Тогда, в июне 1973-го, Олег и Игорь навыколачивали из породы столько кристаллов граната, что навьючили образцами даже Светлану. Когда копали червей для рыбалки и она брезговала брать их руками, Олег пригрозил: «Не возьму на Чукотку». Именно в той поездке они познакомились с Анастасией Александровной Петровой – Евдокией из рассказа «Кто-то должен курлыкать» (первоначально – «Кругом русские люди»). Олег потом высылал ей конфеты, чай, змеиный яд для ног…

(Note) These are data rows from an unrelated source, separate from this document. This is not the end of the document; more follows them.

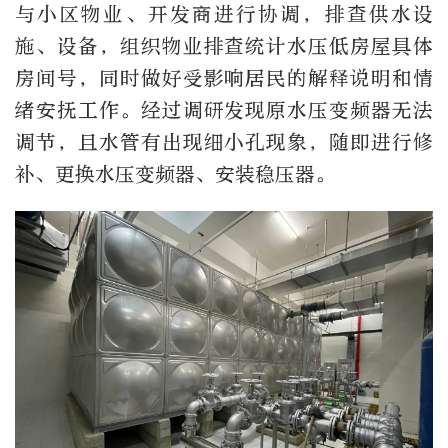
与小区物业、开发商进行协调，排查供水设
施、设备，组织物业排查统计水压低房屋具体
房间号，同时做好受影响居民的解释说明和情
绪安抚工作。经过调研发现原水压变频器无法
调节，且水管有出现细小孔现象，随即进行修
补、更换水压变频器、安装稳压器。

Разъехались: Светлана – в Терскол, Олег – в подмосковный Калининград. В 1973 году Анатолия Чайко, мужа сестры Светланы Гринь Людмилы, пригласили в Переславль-Залесский на строящийся химзавод (ОАО «Славич»). Супруги Чайко перебрались туда из Ростова-на-Дону, им дали двухкомнатную квартиру. Летом того же года Светлана Гринь переехала из Приэльбрусья к сестре и её мужу – поближе к Олегу. Устроилась на тот же завод, по выходным ездила к Олегу в Болшево, в рабочие дни он сам приезжал в Переславль-Залесский – за 120 километров. По вечерам гуляли по окрестностям, посещали полуразрушенный Никитский монастырь. Олег устраивал «романтические путешествия» на берег Плещеева озера, где когда-то Пётр Первый испытывал свой знаменитый ботик. Раз отыскал большую валежину для костра, взвалил на плечо и потащил на Александрову гору, где, по преданию, разбивал шатёр Александр Невский. Летом купались, зимой ходили на лыжах (у Олега были модные горные – «Металл», польского производства). «Сидя в этом гнезде нашего отечества: Загорск, Переславль-Залесский, Ростов тут же рядом, – видишь, что предки наши были умные мужики, очень понимали в пейзаже. Красивее этих мест и не видал я…» – записал Куваев.
Именно в Переславле-Залесском Анатолием Чайко – заядлым фотолюбителем – были сделаны на балконе его квартиры последние снимки Куваева, где он по-шукшински морщит лоб и очень серьёзно смотрит в камеру усталыми глазами, будто силясь что-то понять, а изо рта торчит трубка с вьющимся дымком. Есть вариант с улыбающейся Светланой рядом, но более известна одиночная фотография, которой иллюстрированы многие книги Куваева.
Нельзя сказать, что «ничто не предвещало» ухода. И всё-таки столь ранняя смерть всегда неожиданна и непостижима.
В последние годы здоровье не раз подводило Олега: то скачок давления, то сердечный приступ…
Начало 1970-х, Ольге Гуссаковской
Была у меня кондрашка, т. е. частичный и, к счастью, временный паралич. Жив! Бегаю на лыжах…
Осень 1974-го, Борису Ильинскому
Душа моя изнурена бессонницей и (всегда мучительными) размышлениями о Смысле жизни. По случаю статьи в «Комсомолке», а потом в «Правде» возникла около меня шобла и начался вселенский загул… Выходили меня тут два доктора… Баба моя, Светка, решила вызвать «скорую», когда я был уже полутрупом. Я запретил ей… Только хуже от этой «скорой помощи», пробовал, знаю. Но тут где-то я, видно, сознание потерял, она и вызвала. И случилось чудо: пришли двое умных, молодых ребят с хорошими лицами. Первым делом они осмотрели комнату, прошлись по книгам (профессионально – это чувствуется, как рука по корешкам идёт у того, кто книги любит), осведомились о моей профессии и лишь потом подошли ко мне со словами: «Не боись, Олег. Пропасть мы тебе не дадим. Его зовут Гена, меня зовут Андрей. Тебя, если угодно, можем называть на „вы“ и Олег Михайлович. Слыхали, читывали». И просидели они у меня пять часов с какими-то трубочками и пузырёчками, из коих каплет. Потом пришли в 12 ночи, всадили в ж. снотворный укол, утром прислали коллегу (видно, был наказ: там Парень один валяется, так ему надо помочь по-человечески), потом опять зашёл один, наволок таблеток, коих не продают, и – я уже кое-что смыслить стал – подружились мы… Теперь они ко мне заскакивают чашку кофе хватануть, о мирах минут десять потрепаться и бегут дальше по алкашам, астматикам и проч. и проч.